*Your assignment*.
From the line that contains "special 72 year old made it" to the last line of the entries, write each line out exactly; include both ends and nothing else.

*Data shown*.

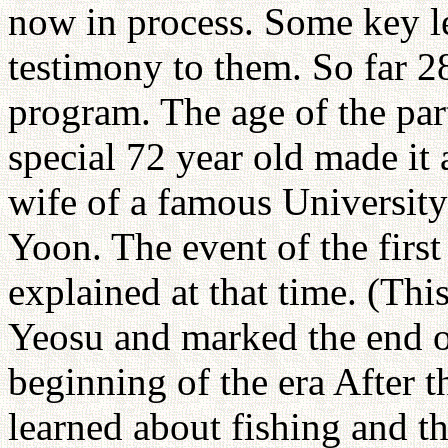
now in process. Some key le
testimony to them. So far 2
program. The age of the par
special 72 year old made it 
wife of a famous Universit
Yoon. The event of the firs
explained at that time. (Th
Yeosu and marked the end o
beginning of the era After 
learned about fishing and t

*Your response*.
special 72 year old made it 
wife of a famous Universit
Yoon. The event of the firs
explained at that time. (Th
Yeosu and marked the end o
beginning of the era After 
learned about fishing and t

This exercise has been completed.